Private Schooling and the Extravagant Nation of Pakistan
Proliferation of private schools in Pakistan has harmed the state owned schools alarmingly. Education in public schools has extinct and they have turned into ghost schools. The route cause is not the administration or teachers but the mindset of public that ‘a paid item is always high in quality’, has been developed for last two decades.
If parents are alive, make a living and are not oblivious of children’s future, it is considered their parental obligation to send their children to any but at least private school. ‘any’ denotes the quality of not necessarily being qualitative but quantitative in terms of fees structure. This attitude is same as customers’ attitude towards products which have high price tags are believed to be qualitative.
After denationalization in 1990s the rapid increase of 69% in the number of private schools in 1999-2008. The private sector was catering to the educational needs of about 6 million and then 12 million children in 2000 and 2007-08 respectively, the number of teachers also doubled. But it did not keep pace with Pakistan’s literacy rate 43.9 percent in 1998, 57 percent in 2009, 58 percent in 2012, and according to UNESCO it is still 55 percent in 2015 for which it stands at 160th in the world.
It will not of course keep pace because it does not offer “education for all” but actually “education under the hammer”, and being professed the quality education, which needs to be vetted.
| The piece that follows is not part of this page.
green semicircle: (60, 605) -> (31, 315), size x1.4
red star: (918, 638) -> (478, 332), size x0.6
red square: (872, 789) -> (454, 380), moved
Curriculum is well designed but it is not well implemented. Courses are in English and as it is not first language and not spoken widely here, therefore rot learning is practiced. Extra/co-curricular activities do serve as eye candies and then just euphoria for the children and result in lavishing and sometimes lasciviousness.
The teachers’ appointment is claimed to be on merit, as opposed to government schools where teachers are recruited on the basis of what they contributed in elections to the winning party and will keep on serving in polling stations in future for the party. In private schools teachers with average 13.5 years of education are appointed who never dare to bargain with masters in private school. Why do such schools compromise on teacher’s qualification? Purpose is to exploit their ordeal which made them opt for a job with less than minimum wage rate Rs.13000 instead of continuing education.
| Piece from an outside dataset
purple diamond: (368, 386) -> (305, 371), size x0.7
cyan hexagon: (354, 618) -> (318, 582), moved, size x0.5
Being too much merit conscious not only do the schools interview the candidate but parents must also prove to be well-educated & well-mannered in interview. Are we going back to Middle Ages when in Europe the only children that were able to attend school were the sons of wealthy, aristocrat families before 1852?
The merit, private schools purport does not reflect in evaluation and assessment; Taking admission in private school is not only means to end but the parents have to access the tutor who would ‘make a difference’ in children’s results as well. Tutors assist the student (whom they tutor) in the same way as a printed guide in govt. schools’ exam, I have seen my friend forging a student’s answer sheet and giving him good grades in assessing the school’s exam copies, and ‘making a difference’. In this way education is being sold.
Concept of stick fear and drill has been replaced by motivation and recapitulation, but motivational techniques actually motivate for not to be motivated in acquiring knowledge and embolden them in enjoying the “bought life” and obtain a degree.
Mostly the teacher in private school is not even allowed to scold or punish the pupil as it will discourage him (from the mischief he has been doing), you find head’s offices bulging with parents; mothers teach the teaching staff the recent vogue with teamed up dresses, shoes and accessories, grumbling about teacher’s attitude—so meticulous about the money they spend! The person at helm of affairs frowns and admonishes the teacher and with the nightmare of again standing guilty at ‘trial’ s/he makes the pupil apple of his/her eye that s/he has ever been reckless at treatment.
Having “profit making” a goal private schools’ focus is customer satisfaction and they never condone the ‘laborer’ who displease or repulse the ‘customer’.
Both, parents and students are well versed that one who is compelled to work on a meager salary should never dare turn harsh on the payers (students).
Eventually brats succeed in buying degree and being waited on – gone were the days when teachers were waited on in exchange of the knowledge they imparted; knowledge was priceless those days.
Instead of being extravagant heed could be taken in the prosperous era of government schools. If parents had scrutinized the teachers’ behavior, curriculum, evaluation and assessment, the government schools would not be devoid of teachers and education in Pakistan.